What are the benefits?
  • Some people find it easier to talk if they have something to do. Much like a craft or coffee event, working together on the garden can be a great way to have conversations without the formality of a sit-down discussion.
  • You can grow cheap healthy/sustainable fruit and veg with your local community.

Example: Neutral Bay Uniting Church

In August 2012, the Neutral Bay Uniting Church transformed the vacant land around the church into a lush, sustainable garden. Now, the garden has become a welcome addition to the neighbourhood, delighting passersby with its ever-changing landscape of greenery, colour and fragrance.
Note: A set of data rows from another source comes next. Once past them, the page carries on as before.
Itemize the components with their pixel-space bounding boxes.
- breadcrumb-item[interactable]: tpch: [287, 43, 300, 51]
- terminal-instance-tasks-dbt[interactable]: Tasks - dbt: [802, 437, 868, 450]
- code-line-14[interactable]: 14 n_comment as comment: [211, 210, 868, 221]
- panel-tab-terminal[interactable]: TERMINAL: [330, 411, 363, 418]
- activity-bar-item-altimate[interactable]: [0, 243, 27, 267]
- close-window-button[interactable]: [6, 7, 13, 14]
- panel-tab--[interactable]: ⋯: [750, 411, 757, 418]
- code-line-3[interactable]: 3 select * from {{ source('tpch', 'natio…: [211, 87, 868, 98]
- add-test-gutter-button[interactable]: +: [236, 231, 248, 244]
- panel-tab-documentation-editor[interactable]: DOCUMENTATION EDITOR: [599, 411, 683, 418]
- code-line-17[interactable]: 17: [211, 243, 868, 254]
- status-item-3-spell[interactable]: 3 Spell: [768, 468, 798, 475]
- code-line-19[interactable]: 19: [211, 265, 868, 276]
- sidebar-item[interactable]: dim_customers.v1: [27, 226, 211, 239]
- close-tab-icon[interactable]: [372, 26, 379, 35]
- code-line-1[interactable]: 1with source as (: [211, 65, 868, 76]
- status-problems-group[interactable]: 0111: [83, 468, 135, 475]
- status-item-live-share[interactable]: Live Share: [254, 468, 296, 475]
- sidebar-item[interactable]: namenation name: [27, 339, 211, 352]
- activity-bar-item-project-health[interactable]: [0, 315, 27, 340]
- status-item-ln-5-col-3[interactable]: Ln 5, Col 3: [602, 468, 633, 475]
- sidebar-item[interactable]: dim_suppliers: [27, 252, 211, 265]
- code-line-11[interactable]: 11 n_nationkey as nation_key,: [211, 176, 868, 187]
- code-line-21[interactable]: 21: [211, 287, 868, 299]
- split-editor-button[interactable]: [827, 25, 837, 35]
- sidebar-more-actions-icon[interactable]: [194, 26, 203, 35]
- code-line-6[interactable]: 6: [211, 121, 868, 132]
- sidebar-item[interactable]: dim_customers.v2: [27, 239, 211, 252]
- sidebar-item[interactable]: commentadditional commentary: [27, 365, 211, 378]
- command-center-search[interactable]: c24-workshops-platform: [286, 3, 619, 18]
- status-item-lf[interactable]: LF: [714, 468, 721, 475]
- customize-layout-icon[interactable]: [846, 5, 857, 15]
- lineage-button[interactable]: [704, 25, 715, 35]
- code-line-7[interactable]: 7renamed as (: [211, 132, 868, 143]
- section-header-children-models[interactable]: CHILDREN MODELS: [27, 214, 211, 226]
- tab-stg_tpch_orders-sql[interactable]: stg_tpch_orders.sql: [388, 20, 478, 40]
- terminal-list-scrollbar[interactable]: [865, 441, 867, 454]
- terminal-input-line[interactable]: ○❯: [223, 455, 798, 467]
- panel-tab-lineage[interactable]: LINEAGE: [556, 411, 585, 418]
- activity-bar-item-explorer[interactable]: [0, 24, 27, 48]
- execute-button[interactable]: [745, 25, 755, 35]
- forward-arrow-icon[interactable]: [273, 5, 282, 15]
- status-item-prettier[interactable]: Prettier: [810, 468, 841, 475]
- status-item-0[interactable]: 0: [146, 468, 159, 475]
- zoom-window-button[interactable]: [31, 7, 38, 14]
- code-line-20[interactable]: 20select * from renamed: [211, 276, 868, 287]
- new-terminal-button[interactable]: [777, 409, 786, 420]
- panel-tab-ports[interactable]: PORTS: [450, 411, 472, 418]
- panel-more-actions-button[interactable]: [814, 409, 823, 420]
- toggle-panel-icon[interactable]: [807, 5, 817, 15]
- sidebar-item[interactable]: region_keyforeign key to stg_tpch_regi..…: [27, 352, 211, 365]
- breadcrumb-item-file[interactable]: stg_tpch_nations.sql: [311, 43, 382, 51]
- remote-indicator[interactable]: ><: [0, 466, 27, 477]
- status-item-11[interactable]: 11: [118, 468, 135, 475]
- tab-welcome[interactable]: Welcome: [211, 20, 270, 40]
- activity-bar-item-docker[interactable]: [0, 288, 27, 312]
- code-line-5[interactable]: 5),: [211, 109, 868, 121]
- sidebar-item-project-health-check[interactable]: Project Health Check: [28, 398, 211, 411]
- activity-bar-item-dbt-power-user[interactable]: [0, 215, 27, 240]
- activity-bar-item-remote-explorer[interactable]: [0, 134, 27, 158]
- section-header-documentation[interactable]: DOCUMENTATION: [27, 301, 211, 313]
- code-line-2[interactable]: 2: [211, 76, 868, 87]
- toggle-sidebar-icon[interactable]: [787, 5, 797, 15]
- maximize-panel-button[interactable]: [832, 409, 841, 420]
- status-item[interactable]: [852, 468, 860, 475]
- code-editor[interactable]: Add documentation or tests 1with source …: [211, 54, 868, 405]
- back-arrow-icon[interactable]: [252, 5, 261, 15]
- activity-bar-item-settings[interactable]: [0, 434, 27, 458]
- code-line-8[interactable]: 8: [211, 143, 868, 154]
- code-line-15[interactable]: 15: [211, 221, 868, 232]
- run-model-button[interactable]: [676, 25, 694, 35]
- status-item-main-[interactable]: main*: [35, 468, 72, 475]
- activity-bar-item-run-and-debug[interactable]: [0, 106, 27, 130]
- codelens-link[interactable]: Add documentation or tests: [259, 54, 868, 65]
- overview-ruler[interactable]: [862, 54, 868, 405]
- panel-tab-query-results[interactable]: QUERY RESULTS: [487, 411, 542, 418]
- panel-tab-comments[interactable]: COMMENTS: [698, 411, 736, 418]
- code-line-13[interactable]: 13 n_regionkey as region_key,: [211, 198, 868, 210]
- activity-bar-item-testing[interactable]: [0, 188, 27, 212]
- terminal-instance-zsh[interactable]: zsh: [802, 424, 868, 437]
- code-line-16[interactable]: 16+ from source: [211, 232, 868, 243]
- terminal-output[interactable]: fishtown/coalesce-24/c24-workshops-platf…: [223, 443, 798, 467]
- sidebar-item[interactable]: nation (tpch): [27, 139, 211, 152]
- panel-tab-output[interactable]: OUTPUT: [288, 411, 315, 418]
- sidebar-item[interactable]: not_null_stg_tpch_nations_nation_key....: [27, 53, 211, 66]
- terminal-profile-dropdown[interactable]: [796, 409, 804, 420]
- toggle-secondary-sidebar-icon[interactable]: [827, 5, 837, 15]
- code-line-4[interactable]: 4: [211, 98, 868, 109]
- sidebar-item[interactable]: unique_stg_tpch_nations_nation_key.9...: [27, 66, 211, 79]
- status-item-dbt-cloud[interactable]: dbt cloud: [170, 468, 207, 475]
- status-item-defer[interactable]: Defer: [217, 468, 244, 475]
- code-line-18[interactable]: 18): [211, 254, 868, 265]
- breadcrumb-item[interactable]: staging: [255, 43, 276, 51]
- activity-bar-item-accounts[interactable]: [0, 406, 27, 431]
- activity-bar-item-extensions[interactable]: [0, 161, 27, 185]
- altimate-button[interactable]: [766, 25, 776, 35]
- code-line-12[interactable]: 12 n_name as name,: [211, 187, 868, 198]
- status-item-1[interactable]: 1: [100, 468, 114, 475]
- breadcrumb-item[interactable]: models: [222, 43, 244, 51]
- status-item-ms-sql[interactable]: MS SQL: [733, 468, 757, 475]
In the past 5 years, over 200 people have participated.  The currently has over 100 different varieties of fruits, vegetables, herbs, succulents, flowers and fragrant plants.  We also have a number of unusual child favourites, such as Ice Cream Bean trees (which produce bean pods that taste like vanilla ice cream), Chocolate Pudding Fruit and Chinese Lantern plants.  Our initial aim was to engage with the greater Neutral Bay community and reach out and get to know our neighbours on a social basis.
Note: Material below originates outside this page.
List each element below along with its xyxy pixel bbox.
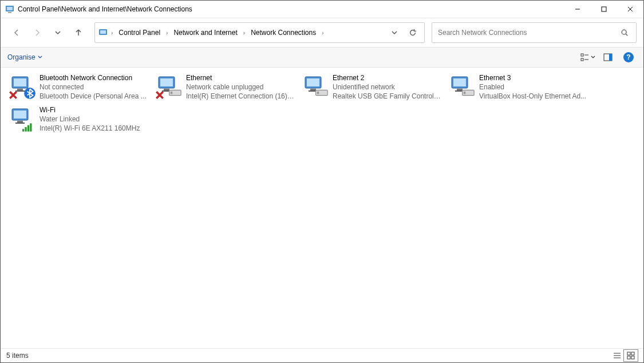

Our church had prime land (albeit long and very narrow) that was not being used at all.  We decided that a garden would be a great way to engage the community.  After developing a first plan, we decided to hold an Open House and invite the entire community to attend and provide feedback.  The Mosman Daily agreed to publicise the event, and we posted announcements in local businesses.  The community turned out in masses, and after we presented our vision, the group engaged in lively discussion followed by continued conversations over coffee, tea and refreshments.  Our plan was working!
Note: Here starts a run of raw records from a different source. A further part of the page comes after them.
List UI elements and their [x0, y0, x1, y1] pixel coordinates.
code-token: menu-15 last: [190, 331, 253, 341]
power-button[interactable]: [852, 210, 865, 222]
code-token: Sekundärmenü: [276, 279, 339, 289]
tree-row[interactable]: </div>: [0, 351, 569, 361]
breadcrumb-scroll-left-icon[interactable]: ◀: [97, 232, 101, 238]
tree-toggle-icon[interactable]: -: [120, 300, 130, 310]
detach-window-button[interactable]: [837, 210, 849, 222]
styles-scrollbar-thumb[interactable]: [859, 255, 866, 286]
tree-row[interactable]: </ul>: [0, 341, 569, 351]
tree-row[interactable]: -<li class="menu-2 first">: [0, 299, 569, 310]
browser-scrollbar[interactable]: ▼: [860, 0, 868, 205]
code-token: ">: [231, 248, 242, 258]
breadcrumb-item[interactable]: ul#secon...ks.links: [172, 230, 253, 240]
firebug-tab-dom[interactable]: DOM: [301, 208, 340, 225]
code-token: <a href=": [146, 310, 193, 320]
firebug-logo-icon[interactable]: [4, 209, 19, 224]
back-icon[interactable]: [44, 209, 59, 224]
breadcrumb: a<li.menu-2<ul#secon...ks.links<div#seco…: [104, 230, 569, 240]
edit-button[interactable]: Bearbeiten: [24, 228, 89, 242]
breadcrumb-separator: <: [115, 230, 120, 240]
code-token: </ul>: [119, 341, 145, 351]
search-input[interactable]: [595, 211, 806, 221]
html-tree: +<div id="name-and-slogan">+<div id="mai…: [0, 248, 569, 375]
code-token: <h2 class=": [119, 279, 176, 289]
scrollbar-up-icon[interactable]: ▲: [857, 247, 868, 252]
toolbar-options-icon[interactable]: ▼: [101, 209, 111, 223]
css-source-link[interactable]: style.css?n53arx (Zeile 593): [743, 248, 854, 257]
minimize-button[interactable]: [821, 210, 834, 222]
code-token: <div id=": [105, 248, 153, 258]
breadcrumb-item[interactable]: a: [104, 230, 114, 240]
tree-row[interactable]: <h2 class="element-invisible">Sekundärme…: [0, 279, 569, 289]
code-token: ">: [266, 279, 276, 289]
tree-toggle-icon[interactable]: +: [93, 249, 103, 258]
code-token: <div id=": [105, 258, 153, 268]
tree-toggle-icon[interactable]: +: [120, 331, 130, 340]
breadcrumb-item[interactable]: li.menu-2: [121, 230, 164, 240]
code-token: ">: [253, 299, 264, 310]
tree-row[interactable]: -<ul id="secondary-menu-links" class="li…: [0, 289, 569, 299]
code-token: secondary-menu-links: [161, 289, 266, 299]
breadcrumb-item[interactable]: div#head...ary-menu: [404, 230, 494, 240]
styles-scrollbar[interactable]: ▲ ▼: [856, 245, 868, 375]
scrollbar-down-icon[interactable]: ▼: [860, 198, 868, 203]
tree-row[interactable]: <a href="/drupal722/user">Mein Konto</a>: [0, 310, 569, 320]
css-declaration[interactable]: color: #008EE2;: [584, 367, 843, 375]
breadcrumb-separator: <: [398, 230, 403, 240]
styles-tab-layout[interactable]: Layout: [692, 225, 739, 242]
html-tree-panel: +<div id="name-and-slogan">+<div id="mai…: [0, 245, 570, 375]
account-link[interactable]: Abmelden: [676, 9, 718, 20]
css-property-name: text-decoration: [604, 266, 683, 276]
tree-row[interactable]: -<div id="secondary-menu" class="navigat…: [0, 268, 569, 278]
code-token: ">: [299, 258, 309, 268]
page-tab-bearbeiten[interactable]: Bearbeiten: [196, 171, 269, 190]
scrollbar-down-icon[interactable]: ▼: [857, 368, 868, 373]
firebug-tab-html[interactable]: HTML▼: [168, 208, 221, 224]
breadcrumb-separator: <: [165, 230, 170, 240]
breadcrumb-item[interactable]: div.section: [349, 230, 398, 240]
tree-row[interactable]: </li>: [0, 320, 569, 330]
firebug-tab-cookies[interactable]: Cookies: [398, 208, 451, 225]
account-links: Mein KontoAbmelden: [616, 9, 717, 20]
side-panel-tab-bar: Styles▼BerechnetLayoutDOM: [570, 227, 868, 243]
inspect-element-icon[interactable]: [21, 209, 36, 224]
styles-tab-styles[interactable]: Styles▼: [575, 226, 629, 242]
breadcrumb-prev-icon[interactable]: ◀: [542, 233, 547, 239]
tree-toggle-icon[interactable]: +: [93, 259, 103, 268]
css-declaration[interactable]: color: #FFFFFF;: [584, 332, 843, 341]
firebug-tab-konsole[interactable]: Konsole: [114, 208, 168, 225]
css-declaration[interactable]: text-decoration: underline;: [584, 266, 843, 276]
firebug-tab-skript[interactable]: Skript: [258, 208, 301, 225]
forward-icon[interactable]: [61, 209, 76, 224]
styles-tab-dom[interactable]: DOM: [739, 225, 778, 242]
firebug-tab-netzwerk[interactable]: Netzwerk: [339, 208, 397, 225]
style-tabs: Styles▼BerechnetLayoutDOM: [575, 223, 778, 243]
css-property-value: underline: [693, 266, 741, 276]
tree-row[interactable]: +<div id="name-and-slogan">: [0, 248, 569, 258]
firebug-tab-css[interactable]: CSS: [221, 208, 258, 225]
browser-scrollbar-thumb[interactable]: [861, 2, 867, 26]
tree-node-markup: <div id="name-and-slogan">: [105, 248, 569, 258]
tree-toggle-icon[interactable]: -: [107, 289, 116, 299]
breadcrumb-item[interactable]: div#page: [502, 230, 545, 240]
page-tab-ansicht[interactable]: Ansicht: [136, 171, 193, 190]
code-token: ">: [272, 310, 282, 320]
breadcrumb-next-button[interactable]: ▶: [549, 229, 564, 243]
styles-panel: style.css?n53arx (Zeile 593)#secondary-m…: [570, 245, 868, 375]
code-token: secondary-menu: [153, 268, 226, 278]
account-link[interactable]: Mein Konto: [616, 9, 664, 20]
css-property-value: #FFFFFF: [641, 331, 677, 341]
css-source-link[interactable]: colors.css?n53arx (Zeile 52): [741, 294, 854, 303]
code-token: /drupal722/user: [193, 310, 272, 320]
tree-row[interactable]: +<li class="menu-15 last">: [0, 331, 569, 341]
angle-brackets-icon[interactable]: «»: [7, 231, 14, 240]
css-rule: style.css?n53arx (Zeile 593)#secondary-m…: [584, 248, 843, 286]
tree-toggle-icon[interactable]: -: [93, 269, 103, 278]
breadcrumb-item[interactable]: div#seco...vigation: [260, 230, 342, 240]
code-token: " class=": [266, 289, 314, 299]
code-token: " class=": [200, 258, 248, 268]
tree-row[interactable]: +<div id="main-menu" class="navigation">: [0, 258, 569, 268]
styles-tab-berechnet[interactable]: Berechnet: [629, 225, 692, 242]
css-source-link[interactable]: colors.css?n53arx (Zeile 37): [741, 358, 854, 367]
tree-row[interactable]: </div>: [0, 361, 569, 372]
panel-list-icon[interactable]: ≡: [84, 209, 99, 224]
Whilst our initial vision was to sell independent plots, one of the attendees suggested a communal garden in which all gardeners worked together for the common good.  Ultimately we sold garden shares for $25 each, and gardeners were given a choice to have their shares as independent or communal.  Virtually everyone took the communal option, and we became a tightly knit group of people working together for a common good.  We now charge each household $30 for a one year membership, and the garden is 100% communal.  Probably the garden’s greatest achievement is the large number of enduring (and unlikely) friendships that have been formed.

What you’ll need to do
  1. Get your people together. Find a group of likeminded people and speak to your church council.
  • Community gardens are a group effort, but it helps if at least two/three person is committed to driving the activity.
  • Not everyone has to do everything. Some people might be most interested in designing or building the garden, while others are keen on planting. Some people want to be there every day, while others can only come once every couple of weeks. Some might want to cater for the gardeners, eventually using produce from the site.  You also need eye catching signs, someone to source tools out of people’s dusty sheds…
  1. Find a suitable site.
  • Decide early if you want to build on church property, or work with the community on another site.
  • Disused tennis courts, overflow parking and random patches of lawn have all become great community gardens.
  • Make sure your site has plenty of sunlight, is easily accessible and close to a water supply.
  • If there is already a garden in town, you could join in with them as a church.
  • No land? Then start with a garden working bee club: working in each other’s gardens, or visiting the elderly who are struggling to maintain theirs.  Some people focus on setting up links between fit young people with no land, and elderly people who don’t want to have to sell up, but can’t maintain their properties.
  • If you don’t have the space, people or time to make your own garden, consider getting involved in an established garden nearby.
Kippax Uniting Church

“The Kippax garden is a shared community one – rather than individual plots, we all work on any or all of the various garden beds on site.  It is great to see people come specifically to spend time in the garden, or to have children and families do some gardening on the way to or from one of the other activities, or people use it as a “waiting room activity” before one of the other events at Kippax.”